The central bank said global market moves at the start of the year were driven by rising geopolitical tensions, concerns over central bank independence in advanced economies, and uncertainty over the future policy path of the Federal Reserve. These forces coincided with higher domestic foreign exchange demand early in the year.
Bank Indonesia noted the rupiah’s performance remained broadly in line with regional peers affected by the same global sentiment. The South Korean won weakened 2.46 percent, while the Philippine peso fell 1.04 percent over the same period.
To maintain stability, the central bank continued a comprehensive stabilization policy through non deliverable forward intervention in offshore markets across Asia, Europe, and the United States. It also intervened domestically via spot transactions, domestic non deliverable forwards, and purchases of government bonds in the secondary market.

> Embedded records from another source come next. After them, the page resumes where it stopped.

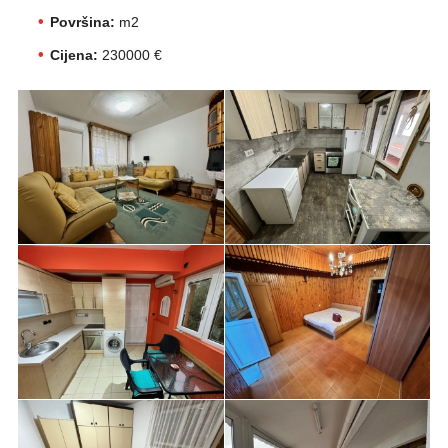
Površina:
m2
Cijena:
230000 €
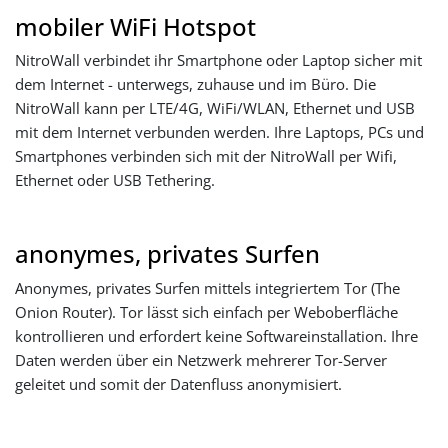
mobiler WiFi Hotspot
NitroWall verbindet ihr Smartphone oder Laptop sicher mit
dem Internet - unterwegs, zuhause und im Büro. Die
NitroWall kann per LTE/4G, WiFi/WLAN, Ethernet und USB
mit dem Internet verbunden werden. Ihre Laptops, PCs und
Smartphones verbinden sich mit der NitroWall per Wifi,
Ethernet oder USB Tethering.
anonymes, privates Surfen
Anonymes, privates Surfen mittels integriertem Tor (The
Onion Router). Tor lässt sich einfach per Weboberfläche
kontrollieren und erfordert keine Softwareinstallation. Ihre
Daten werden über ein Netzwerk mehrerer Tor-Server
geleitet und somit der Datenfluss anonymisiert.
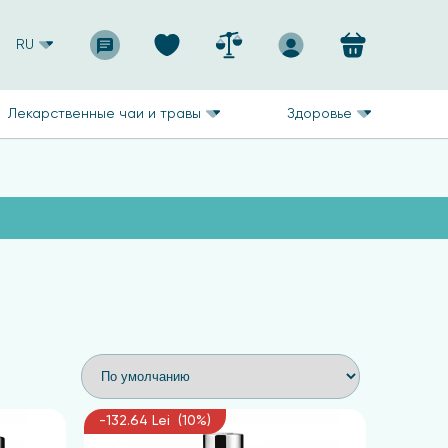
RU
Лекарственные чаи и травы
Здоровье
-132.64 Lei (10%)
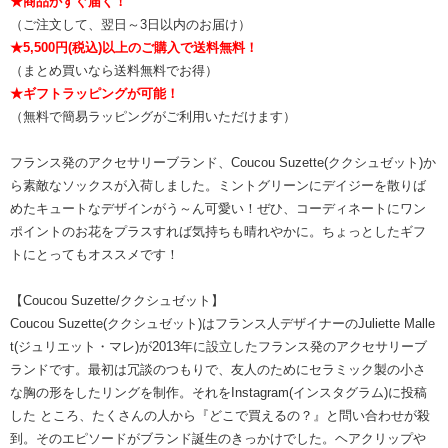
★商品がすぐ届く！
（ご注文して、翌日～3日以内のお届け）
★5,500円(税込)以上のご購入で送料無料！
（まとめ買いなら送料無料でお得）
★ギフトラッピングが可能！
（無料で簡易ラッピングがご利用いただけます）
フランス発のアクセサリーブランド、Coucou Suzette(ククシュゼット)か
ら素敵なソックスが入荷しました。ミントグリーンにデイジーを散りば
めたキュートなデザインがう～ん可愛い！ぜひ、コーディネートにワン
ポイントのお花をプラスすれば気持ちも晴れやかに。ちょっとしたギフ
トにとってもオススメです！
【Coucou Suzette/ククシュゼット】
Coucou Suzette(ククシュゼット)はフランス人デザイナーのJuliette Malle
t(ジュリエット・マレ)が2013年に設立したフランス発のアクセサリーブ
ランドです。最初は冗談のつもりで、友人のためにセラミック製の小さ
な胸の形をしたリングを制作。それをInstagram(インスタグラム)に投稿
した ところ、たくさんの人から『どこで買えるの？』と問い合わせが殺
到。そのエピソードがブランド誕生のきっかけでした。ヘアクリップや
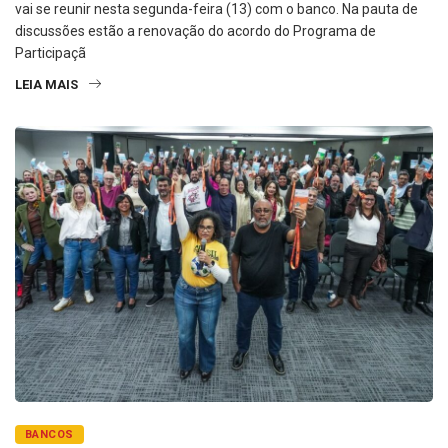
vai se reunir nesta segunda-feira (13) com o banco. Na pauta de
discussões estão a renovação do acordo do Programa de
Participaçã
LEIA MAIS
BANCOS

The rupiah also drew support from ongoing foreign capital inflows, particularly into Bank Indonesia Rupiah Securities and equities, which posted net inflows of Rp 11.11 trillion in January 2026. Investor confidence remained positive, reflected in Indonesia’s five year credit default swap premium holding at a low level of around 72 basis points.
External resilience stayed solid as foreign exchange reserves reached $156.5 billion at end December 2025, equivalent to 6.4 months of imports. Bank Indonesia said it would remain active in the market to ensure the rupiah moved in line with fundamentals and orderly market mechanisms.
The central bank added it would continue optimizing pro market monetary operations to strengthen policy transmission and ensure adequate liquidity. These measures aim to support sustainable economic growth while keeping inflation on target and preserving exchange rate stability.